Friday, 27 July 2012

Methodism and the Baptists

When you are ordained as a Methodist minister you promise that if for any reason you should leave that ministry you will do so quietly.  The idea is that you don't stir up trouble.  As it turns out the Methodist Church has been a very good church to leave.  Generally, people did not put me under pressure for the decision I was making and sincerely wished me well.  Two kind gestures were the fact that the Methodist minister's meeting (Fellowship of the Kingdom/Spectrum) in my area invited me to join them and the superintendent of the district called in to see how I am getting on with the Baptists.

In this post I want to reflect on some of the advantages of being a Methodist and some of the advantages of being a Baptist.  Please don't read this as a comparison or try to read between the lines.  I am deliberately only thinking of the positive aspects of each.

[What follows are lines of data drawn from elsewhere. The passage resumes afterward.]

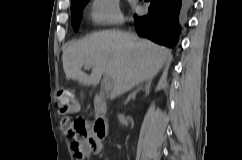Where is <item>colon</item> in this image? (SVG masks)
Segmentation results:
<instances>
[{"label":"colon","mask_w":242,"mask_h":160,"mask_svg":"<svg viewBox=\"0 0 242 160\" xmlns=\"http://www.w3.org/2000/svg\"><path fill=\"white\" fill-rule=\"evenodd\" d=\"M58 107L62 114L76 112V104L69 89L62 88L58 92ZM63 124L68 134L74 138L73 146L78 147V140L86 135V121L79 116H65ZM100 151V143L94 141L92 150L88 155L97 154Z\"/></svg>","instance_id":"obj_1"}]
</instances>
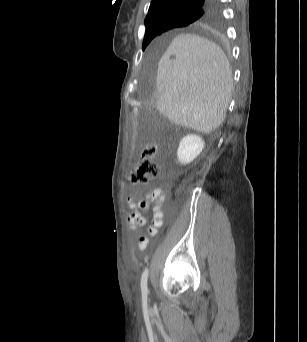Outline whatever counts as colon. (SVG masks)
Wrapping results in <instances>:
<instances>
[{
    "mask_svg": "<svg viewBox=\"0 0 307 342\" xmlns=\"http://www.w3.org/2000/svg\"><path fill=\"white\" fill-rule=\"evenodd\" d=\"M158 153L157 145L148 143L143 146L140 152V159L130 175L133 184H147L157 177L159 166L155 161Z\"/></svg>",
    "mask_w": 307,
    "mask_h": 342,
    "instance_id": "1",
    "label": "colon"
}]
</instances>
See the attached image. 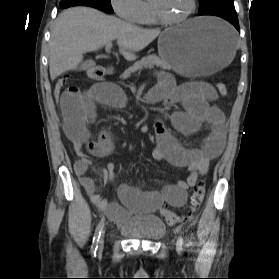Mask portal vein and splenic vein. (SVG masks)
<instances>
[{
	"instance_id": "portal-vein-and-splenic-vein-1",
	"label": "portal vein and splenic vein",
	"mask_w": 279,
	"mask_h": 279,
	"mask_svg": "<svg viewBox=\"0 0 279 279\" xmlns=\"http://www.w3.org/2000/svg\"><path fill=\"white\" fill-rule=\"evenodd\" d=\"M111 42L106 43V51H109L111 49Z\"/></svg>"
}]
</instances>
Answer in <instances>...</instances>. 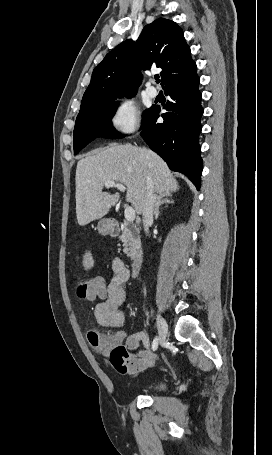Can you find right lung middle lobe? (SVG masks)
<instances>
[{"mask_svg": "<svg viewBox=\"0 0 272 455\" xmlns=\"http://www.w3.org/2000/svg\"><path fill=\"white\" fill-rule=\"evenodd\" d=\"M117 106V102L109 101L91 110L78 114L74 128L75 154H77L81 149H83L87 144H89L97 137L108 139H117L123 137L113 128L111 124V118L113 117ZM152 109L153 107L147 109L143 114V124L148 119Z\"/></svg>", "mask_w": 272, "mask_h": 455, "instance_id": "dd1d6c3e", "label": "right lung middle lobe"}]
</instances>
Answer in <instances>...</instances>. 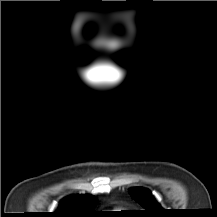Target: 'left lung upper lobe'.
I'll use <instances>...</instances> for the list:
<instances>
[{"instance_id":"obj_1","label":"left lung upper lobe","mask_w":217,"mask_h":217,"mask_svg":"<svg viewBox=\"0 0 217 217\" xmlns=\"http://www.w3.org/2000/svg\"><path fill=\"white\" fill-rule=\"evenodd\" d=\"M129 194L146 209V211H144L145 213L151 216H159L163 213L164 209L157 203L149 190L137 187L130 189Z\"/></svg>"}]
</instances>
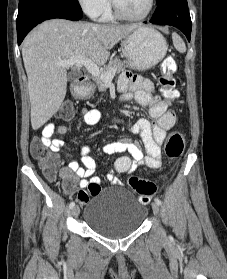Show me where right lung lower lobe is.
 <instances>
[{
	"instance_id": "98d812e1",
	"label": "right lung lower lobe",
	"mask_w": 227,
	"mask_h": 279,
	"mask_svg": "<svg viewBox=\"0 0 227 279\" xmlns=\"http://www.w3.org/2000/svg\"><path fill=\"white\" fill-rule=\"evenodd\" d=\"M78 0H19L16 19L18 44L37 24L54 18L76 21L82 18Z\"/></svg>"
}]
</instances>
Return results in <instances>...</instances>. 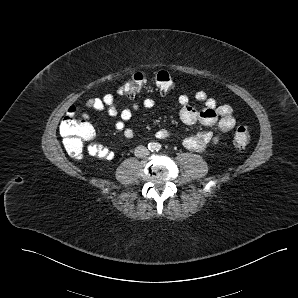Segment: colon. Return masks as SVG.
I'll return each instance as SVG.
<instances>
[{
	"label": "colon",
	"instance_id": "obj_1",
	"mask_svg": "<svg viewBox=\"0 0 298 298\" xmlns=\"http://www.w3.org/2000/svg\"><path fill=\"white\" fill-rule=\"evenodd\" d=\"M146 83L145 75L141 72L132 74L118 89L122 95L137 96ZM155 86L163 94L170 93L174 88V82L167 71H159L155 76ZM60 134L67 153L75 159H81L85 147L95 144V131L92 125L75 107H70L63 117L60 126ZM251 141V132L247 126H238L235 130L233 142L238 148H245Z\"/></svg>",
	"mask_w": 298,
	"mask_h": 298
}]
</instances>
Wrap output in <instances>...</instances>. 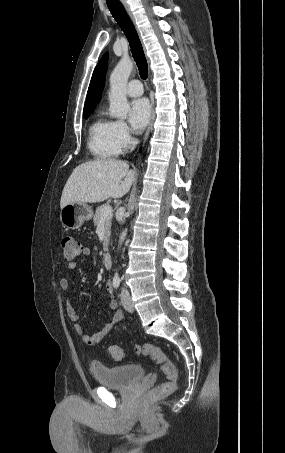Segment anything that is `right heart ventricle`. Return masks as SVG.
Instances as JSON below:
<instances>
[{
  "label": "right heart ventricle",
  "instance_id": "e07e8e85",
  "mask_svg": "<svg viewBox=\"0 0 285 453\" xmlns=\"http://www.w3.org/2000/svg\"><path fill=\"white\" fill-rule=\"evenodd\" d=\"M88 147L90 152L99 159L117 156L120 148L115 136V121L99 112L89 128Z\"/></svg>",
  "mask_w": 285,
  "mask_h": 453
}]
</instances>
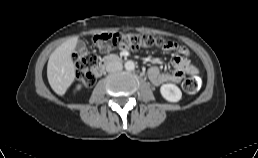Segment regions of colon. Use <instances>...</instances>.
Returning <instances> with one entry per match:
<instances>
[{"label": "colon", "mask_w": 258, "mask_h": 158, "mask_svg": "<svg viewBox=\"0 0 258 158\" xmlns=\"http://www.w3.org/2000/svg\"><path fill=\"white\" fill-rule=\"evenodd\" d=\"M95 47L101 52H107L114 48L139 49L150 48L153 46L162 47L169 50L171 42L162 37H156L148 34H123V33H101L93 39ZM97 57L87 49H80L74 55V63L77 68V79L85 86H91L94 79L91 68L96 64ZM183 90L186 93L194 94L201 87L199 77L191 76L182 83Z\"/></svg>", "instance_id": "5ec220e1"}]
</instances>
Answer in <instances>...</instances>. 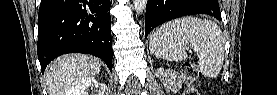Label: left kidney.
<instances>
[{
	"label": "left kidney",
	"mask_w": 277,
	"mask_h": 95,
	"mask_svg": "<svg viewBox=\"0 0 277 95\" xmlns=\"http://www.w3.org/2000/svg\"><path fill=\"white\" fill-rule=\"evenodd\" d=\"M156 76H158L165 85H167L170 89H174L181 83L179 79H177V75L175 72L170 70H165L164 68H159L156 71Z\"/></svg>",
	"instance_id": "5707ae66"
}]
</instances>
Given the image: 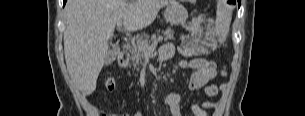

Four benefits of Methodism
1.  The history.  I am not an out-and-out John Wesley man.  I am aware that he had his faults.  But there is something very heart-warming about the eighteenth-century Wesleyan revival.  It made me realise that the denomination was rooted in real evangelical faith.  It is a history to inspire on a number of levels: there is evangelistic zeal, innovation and social concern.

2.  The broadness.  It will surprise some that a conservative evangelical like me could see a benefit in being a part of a broad church.  But there was an aspect of it which I liked.  I came into the ministry with many unformed opinions and it gave me the freedom to reach my own conclusions with the assurance that difference of opinion was accepted.  Of course I am still forming opinions and an hopefully open to being persuaded by biblical argument.

3.  The letters page of the Methodist Newletter.  This is a guilty pleasure.  But I find the letters page of the Methodist Newletter fascinating.  It is due to the diversity of opinion that is expressed.  There is real back and forth debate, even if sometimes there is more heat than light.

4.  The friendships.  I think one of the greatest strengths of Irish Methodism is the friendships.  There is a genuine sense of family.  Even though I am not a Conference person I looked forward to going and meeting so many friends.  I especially loved the years I did at Junior Ministers' Convention.

Four benefits of the Baptists
1.  The narrowness.  Having just said I enjoyed Methodism's broadness I may sound like I am contradicting myself in saying that I love the Baptist's narrowness.  Now I am not talking about a narrow-mindedness or people who think that you have to have a settled opinion on every issue.  But I love the fact that we share a general agreement on the big issues.  For example, when I talk of 'the gospel' or 'the cross' with my Baptist friends I know that they share my understanding about what is central to the good news and have the same understanding of the atonement.

2.  Low-churchmanship.  Ironically, I dress a little bit less casually at LBC than I did at RMC.  But generally the style of Baptists (south of the border) is contemporary music and casual attire.  That suits my desire to think of the church as being family and the pastor as simply being one of the people.

3.  The friendships.  I came into the Baptist church with 'previous'.  Some of my friends were already here.  There are also the meetings, in Abbeyleix, of pastors and other workers based in south.  I have really enjoyed these.

4.  Open-ended tenure.  This was the reason I moved to the Baptists.  I wanted to have the possibility of a long term tenure.  There is great relief in not thinking about whether you are going to be moved in the next year, although the member's meeting could get rid of me if they wanted (but then would you want to stay in a church that wanted rid of you?)